Exercise objective — Find the line below with "Entrar (utilizadores registados)" and the line with "principais informações e". Output exactly those lines and everything between them, leaving out the pictures.

== Data for the task

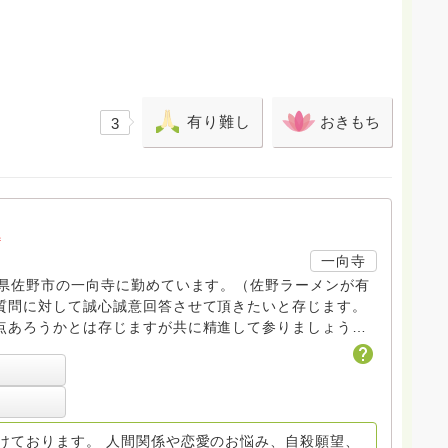
有り難し
おきもち
3
a
一向寺
木県佐野市の一向寺に勤めています。（佐野ラーメンが有
質問に対して誠心誠意回答させて頂きたいと存じます。
点あろうかとは存じますが共に精進して参りましょう
ださい。
けております。 人間関係や恋愛のお悩み、自殺願望、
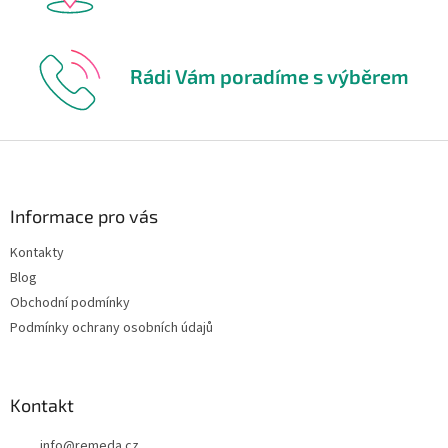
Rádi Vám poradíme s výběrem
Z
á
p
a
Informace pro vás
t
Kontakty
í
Blog
Obchodní podmínky
Podmínky ochrany osobních údajů
Kontakt
info
@
remeda.cz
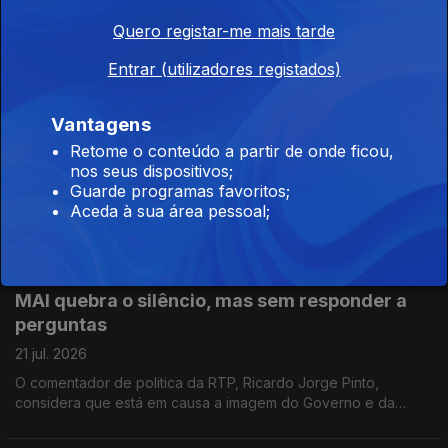
22 jul. 2026
Quero registar-me mais tarde
Quando as temperaturas sobem é preciso antecipar os
impactos na saúde pública para poder, assim, avançar com as
Entrar (utilizadores registados)
medidas de prevenção. Reportagem de Oriana Barcelos no
Instituto Nacional de Saúde Doutor Ricardo Jorge.
Vantagens
Dia Mundial do Cérebro: o alerta para a falta de
especialistas
Retome o conteúdo a partir de onde ficou,
nos seus dispositivos;
22 jul. 2026
Guarde programas favoritos;
Há falta de especialistas de Neurologia em Portugal. Quem o
Aceda à sua área pessoal;
admite é o coordenador da Comissão Executiva do Plano
Nacional da Saúde para Demências. Manuel Caldas de Almeida
entrevistado pela jornalista Sandra Henriques
MAI quebra o silêncio, mas sem responder a
perguntas
21 jul. 2026
O comentador de politica da RTP, Ricardo Jorge Pinto,
considera que está em causa a imagem do Governo e da
Polícia Judiciária e entende que o prazo para Luís Neves dar
esclarecimentos está a chegar ao fim.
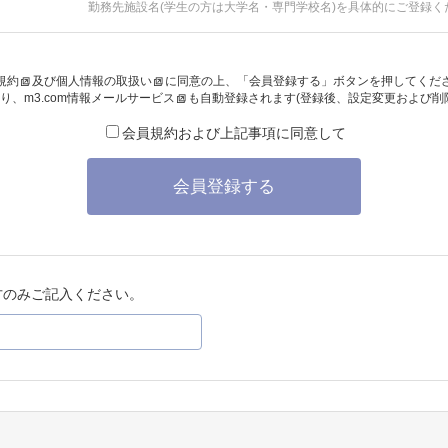
勤務先施設名(学生の方は大学名・専門学校名)を具体的にご登録く
規約
及び
個人情報の取扱い
に同意の上、「会員登録する」ボタンを押してくだ
り、
m3.com情報メールサービス
も自動登録されます(登録後、設定変更および削
会員規約および上記事項に同意して
会員登録する
方のみご記入ください。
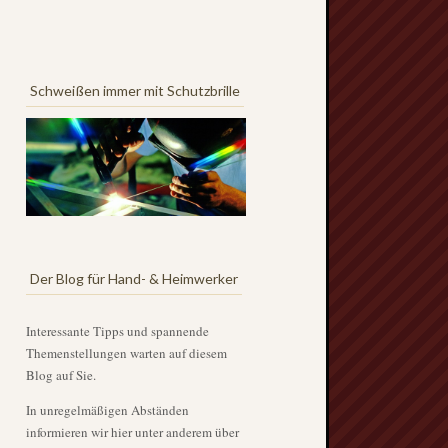
Schweißen immer mit Schutzbrille
Der Blog für Hand- & Heimwerker
Interessante Tipps und spannende
Themenstellungen warten auf diesem
Blog auf Sie.
In unregelmäßigen Abständen
informieren wir hier unter anderem über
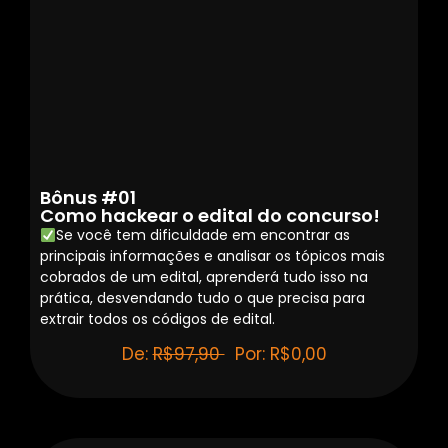
Bônus #01
Como hackear o edital do concurso!
Se você tem dificuldade em encontrar as
principais informações e analisar os tópicos mais
cobrados de um edital, aprenderá tudo isso na
prática, desvendando tudo o que precisa para
extrair todos os códigos de edital.
De:
R$97,90
Por: R$0,00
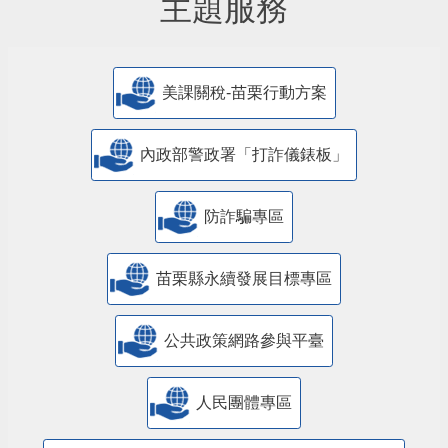
主題服務
美課關稅-苗栗行動方案
內政部警政署「打詐儀錶板」
防詐騙專區
苗栗縣永續發展目標專區
公共政策網路參與平臺
人民團體專區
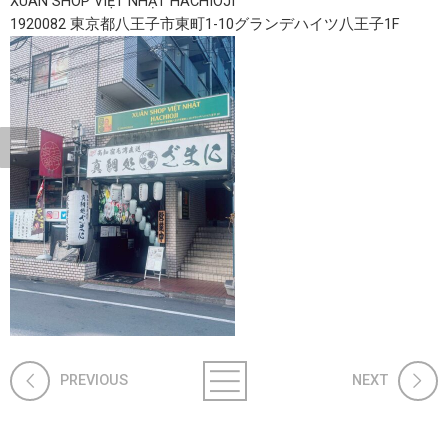
XUÂN SHOP VIỆT NHẬT HACHIOJI
1920082 東京都八王子市東町1-10グランデハイツ八王子1F
PREVIOUS
NEXT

====

The completed task —
Entrar (utilizadores registados)
medidas de prevenção. Reportagem de Oriana Barcelos no
Instituto Nacional de Saúde Doutor Ricardo Jorge.
Vantagens
Dia Mundial do Cérebro: o alerta para a falta de
especialistas
Retome o conteúdo a partir de onde ficou,
nos seus dispositivos;
22 jul. 2026
Guarde programas favoritos;
Há falta de especialistas de Neurologia em Portugal. Quem o
Aceda à sua área pessoal;
admite é o coordenador da Comissão Executiva do Plano
Nacional da Saúde para Demências. Manuel Caldas de Almeida
entrevistado pela jornalista Sandra Henriques
MAI quebra o silêncio, mas sem responder a
perguntas
21 jul. 2026
O comentador de politica da RTP, Ricardo Jorge Pinto,
considera que está em causa a imagem do Governo e da
Polícia Judiciária e entende que o prazo para Luís Neves dar
esclarecimentos está a chegar ao fim.
勤務先施設名(学生の方は大学名・専門学校名)を具体的にご登録く
規約
及び
個人情報の取扱い
に同意の上、「会員登録する」ボタンを押してくだ
り、
m3.com情報メールサービス
も自動登録されます(登録後、設定変更および削
会員規約および上記事項に同意して
会員登録する
方のみご記入ください。
Schweißen immer mit Schutzbrille
Der Blog für Hand- & Heimwerker
Interessante Tipps und spannende
Themenstellungen warten auf diesem
Blog auf Sie.
In unregelmäßigen Abständen
informieren wir hier unter anderem über
Bônus #01
Como hackear o edital do concurso!
Se você tem dificuldade em encontrar as
principais informações e analisar os tópicos mais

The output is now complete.